- [TASK BRIEF]:
Transcribe the listing in full, word for word; pictures do not belong in the copy.

- [EXTRACTED RECORDS]:
↓
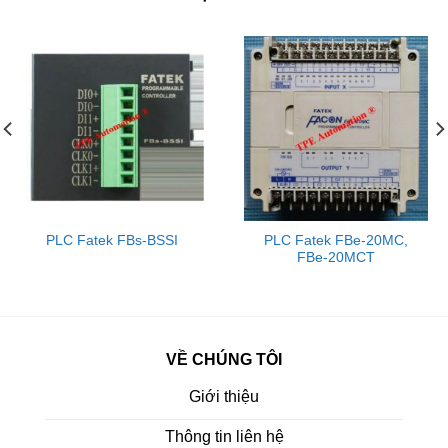
PLC Fatek FBs-BSSI
PLC Fatek FBe-20MC,
FBe-20MCT
VỀ CHÚNG TÔI
Giới thiệu
Thông tin liên hệ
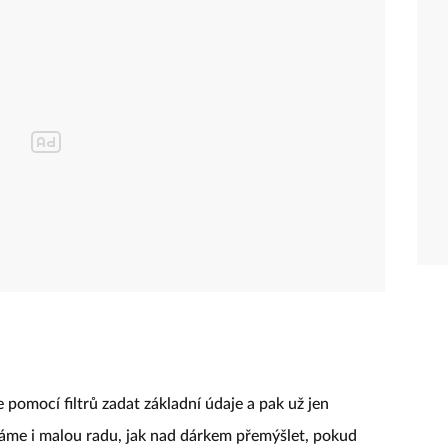
pomocí filtrů zadat základní údaje a pak už jen
áme i malou radu, jak nad dárkem přemýšlet, pokud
↑
- [SOLUTION]:
PLC Fatek FBs-BSSI
PLC Fatek FBe-20MC,
FBe-20MCT
VỀ CHÚNG TÔI
Giới thiệu
Thông tin liên hệ
pomocí filtrů zadat základní údaje a pak už jen
áme i malou radu, jak nad dárkem přemýšlet, pokud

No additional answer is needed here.